Time passes. A theme for the ages. Put into poetry, however, one sees the poignant, or sad maybe, or pitiful maybe, or endearingly universal maybe truth of it all.
This is what one thinks upon reading Gavin Ewart’s tribute to the common man, who just wants more time to show up every day where everybody knows their name. A pub. A tavern. A bar. To drink away what they do not want to lose. Time.
In “Yorkshiremen in Pub Gardens,” Ewart uses end rhyme to measure time: ABABCC. There’s something about rhyme that brings us back to when we were kids “screaming for a teddy or a tinkling / musical box.” Mother Goose, you see. The Golden Age of Me. When time was not of the essence because, happily, we were immortal and had no need to forget with a draught that all is for naught:
Yorkshiremen in Pub Gardens
by Gavin Ewart
As they sit there, happily drinking,
their strokes, cancers and so forth are not in their minds.
Indeed, what earthly good would thinking
about the future (which is Death) do? Each summer finds
beer in their hands in big pint glasses.
And so their leisure passes.
Perhaps the older ones allow some inkling
into their thoughts. Being hauled, as a kid, upstairs to bed
screaming for a teddy or a tinkling
musical box, against their will. Each Joe or Fred
wants longer with the life and lasses
And so their time passes.
Second childhood: and ‘Come in, number eighty!’
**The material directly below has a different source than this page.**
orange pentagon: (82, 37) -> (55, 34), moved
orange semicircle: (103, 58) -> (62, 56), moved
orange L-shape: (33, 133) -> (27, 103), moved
shouts inexorably the man in charge of the boating pool.
When you’re called you must go, matey,
so don’t complain, keep it all calm and cool,
there’s masses of time yet, masses, masses…
And so their life passes.
Second childhood. A Shakespeare theme shaken in a snowglobe and settled into a new landscape of poetry. All the world’s a stage but also a pub populated with men glad for the entrances and ignoring the exits.
At least until they’ve downed another ale or three.